30-Após a solicitação de orçamentos para entrega de componentes, ficou acordado entre a Ré e a Autora a execução de componentes de diversa ordem discriminados no documento junto a fls. 230, cujo teor se reproduz aqui relativamente aos contentores enterrados (Sub-City), para uma primeira fase, sendo o prazo a definir entre as partes durante a execução dos componentes à medida das necessidades da Ré e do processo de execução da Autora.

31-Para a fase seguinte ficou assente que a Autora executaria outros componentes de diversa ordem, sem se lograr apurar quais, respeitantes aos contentores enterrados (Sub-City) para uma segunda e terceira fase, sendo o prazo a definir entre as partes durante a execução dos componentes à medida das necessidades da Ré e o processo de execução da Autora.

32-A Ré, na pessoa do Eng.(…), enviou à Autora, na pessoa de (…), a comunicação junta como doc. nº21 com a contestação aperfeiçoada, cujo teor se dá aqui por reproduzido.

33-A Ré não conseguia cumprir os prazos com o cliente francês.

34-O cliente francês enviou por a comunicação por escrito à Ré junta como doc. nº22 com a contestação corrigida, com data de 20 de Julho de 2007, cujo teor se reproduz aqui para todos os efeitos legais.
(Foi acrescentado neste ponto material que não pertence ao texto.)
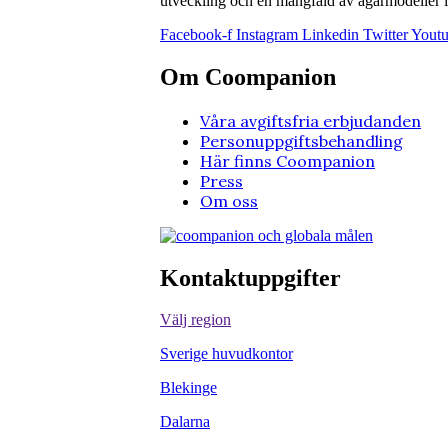
utveckling och en mångfald av ägarmodeller i 
Facebook-f
Instagram
Linkedin
Twitter
Yout
Om Coompanion
Våra avgiftsfria erbjudanden
Personuppgiftsbehandling
Här finns Coompanion
Press
Om oss
Kontaktuppgifter
Välj region
Sverige huvudkontor
Blekinge
Dalarna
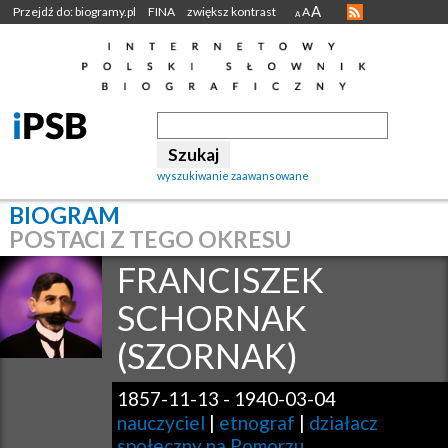
A
Przejdź do: biogramy.pl
FINA
zwiększ kontrast
A
A
wyszukiwanie zaawansowane
BIOGRAM
POSTACI Z TEGO OKRESU
FRANCISZEK
SCHORNAK
(SZORNAK)
1857-11-13
-
1940-03-04
nauczyciel
|
etnograf
|
działacz
społeczny na Pomorzu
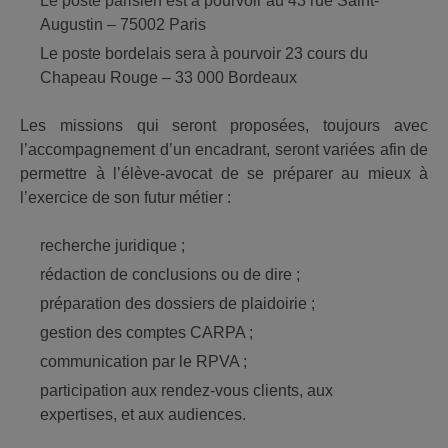
Le poste parisien est à pourvoir au 43 rue Saint-
Augustin – 75002 Paris
Le poste bordelais sera à pourvoir 23 cours du
Chapeau Rouge – 33 000 Bordeaux
Les missions qui seront proposées, toujours avec
l’accompagnement d’un encadrant, seront variées afin de
permettre à l’élève-avocat de se préparer au mieux à
l’exercice de son futur métier :
recherche juridique ;
rédaction de conclusions ou de dire ;
préparation des dossiers de plaidoirie ;
gestion des comptes CARPA ;
communication par le RPVA ;
participation aux rendez-vous clients, aux
expertises, et aux audiences.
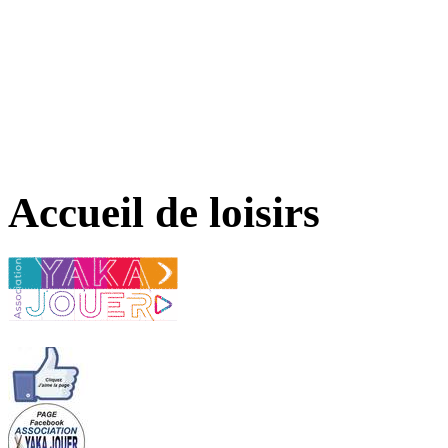
Accueil de loisirs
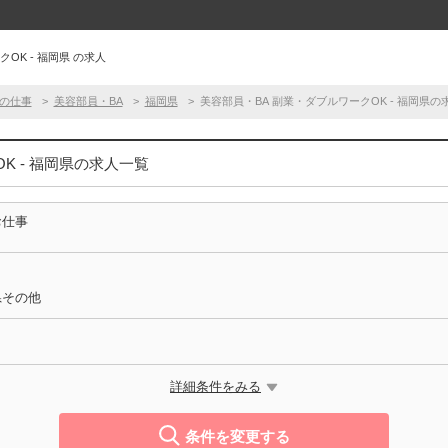
OK - 福岡県 の求人
の仕事
美容部員・BA
福岡県
美容部員・BA 副業・ダブルワークOK - 福岡県の
K - 福岡県の求人一覧
お仕事
県その他
詳細条件をみる
条件を変更する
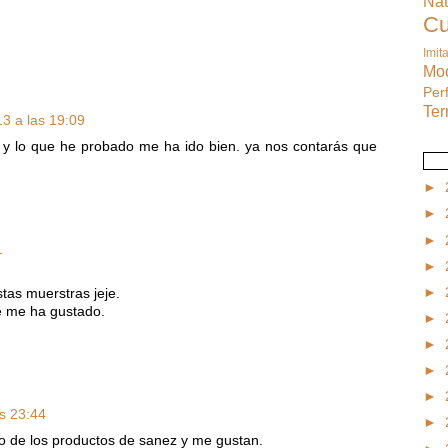
Na
C
Imit
M
Pe
Te
3 a las 19:09
 y lo que he probado me ha ido bien. ya nos contarás que
►
►
►
1
►
►
tas muerstras jeje.
e me ha gustado.
►
►
►
►
s 23:44
►
o de los productos de sanez y me gustan.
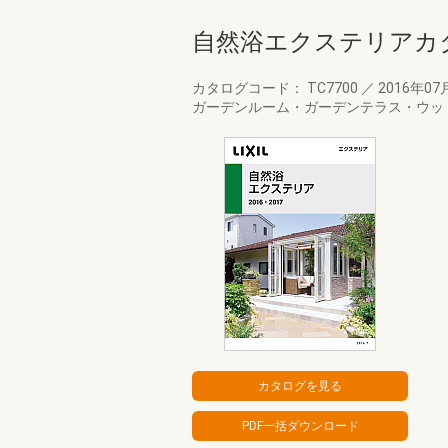
自然浴エクステリアカタ
カタログコード： TC7700
／
2016年07
ガーデンルーム・ガーデンテラス・ウッ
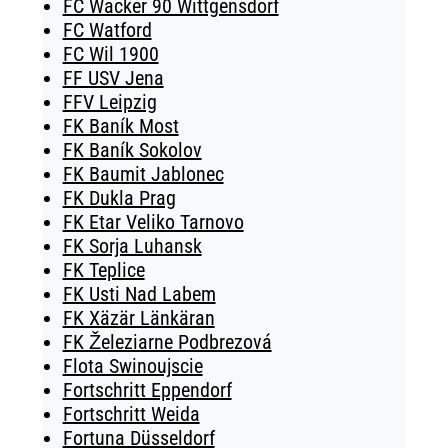
FC Wacker 90 Wittgensdorf
FC Watford
FC Wil 1900
FF USV Jena
FFV Leipzig
FK Baník Most
FK Baník Sokolov
FK Baumit Jablonec
FK Dukla Prag
FK Etar Veliko Tarnovo
FK Sorja Luhansk
FK Teplice
FK Usti Nad Labem
FK Xäzär Länkäran
FK Železiarne Podbrezová
Flota Swinoujscie
Fortschritt Eppendorf
Fortschritt Weida
Fortuna Düsseldorf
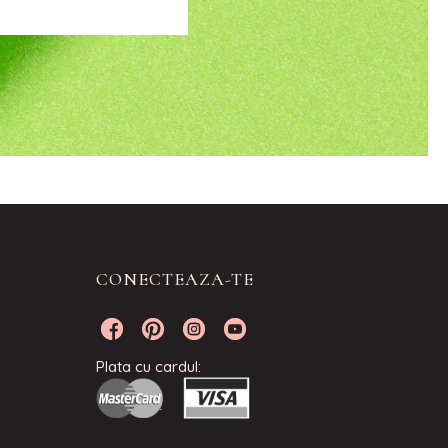
CONECTEAZA-TE
Plata cu cardul:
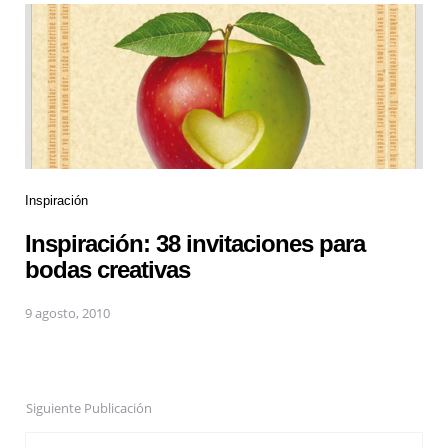
Inspiración
Inspiración: 38 invitaciones para
bodas creativas
9 agosto, 2010
Siguiente Publicación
35-O aludido em 33) leva a que se colocasse em risco as condições propostas em sede de concurso.

36-…e levando a que a imagen da cliente «Astech» em França ficasse afectada em França.

37-Em Novembro de 2007, a Ré levantou o material existente na Autora.

38-O cliente francês cancelou uma parte da encomenda por atrasos da Ré.

39-A venda dos contentores «anulados» ascenderia a €146.984,00.

40- Os custos de produção dos contentores, a saber: custos directos dos contentores, custos de subcontratação e custos fixos da empresa e a margem operacional de acordo com a política da empresa seriam de um valor percentual que não se logrou apurar do preço da venda.

41-Em consequência dos atrasos da Ré para o cliente francês, os clientes desta (municípios de Anger e Rennes cancelaram encomendas discriminadas no doc. nº 23, fls. 254, junto com a contestação corrigida, cujo teor se reproduz aqui nesta parte…

42-…e obrigou a Ré/Reconvinte a pagar multas no valor de €11.413,00.

43-Em consequência dos atrasos da Ré, a cliente francês enviou à Ré a comunicação escrita junta como doc. nº26 com a contestação corrigida, com data de 19 de Dezembro de 2007, mediante o qual lhe comunicaram prejuízos sofridos em cerca de €250.000,00.

44-A forma de trabalhar da Autora/Reconvinda implicava métodos técnicos de grande precisão…

45-…o que impôs que o processo de execução das componentes encomendadas pela Ré decorresse como decorreu…

46-…e que a Ré/Reconvinte, aceitou desde sempre.

47-A Ré/Reconvinte, depois da primeira encomenda a favor do cliente francês, efectuou a dos «ECO CITY´s», em Junho de 2007.

48-A Ré/Reconvinte montava os componentes no produto final (os contentores) que ela própria executava nas suas instalações.

49-Foi na reunião havida com a Ré e com o cliente francês desta, que a Autora/Reconvinte tomou conhecimento do fim e destino final das peças que estava produzindo.

50-O cliente francês aquando da reunião aludida em 19) conheceu as instalações e a capacidade de produção da Autora.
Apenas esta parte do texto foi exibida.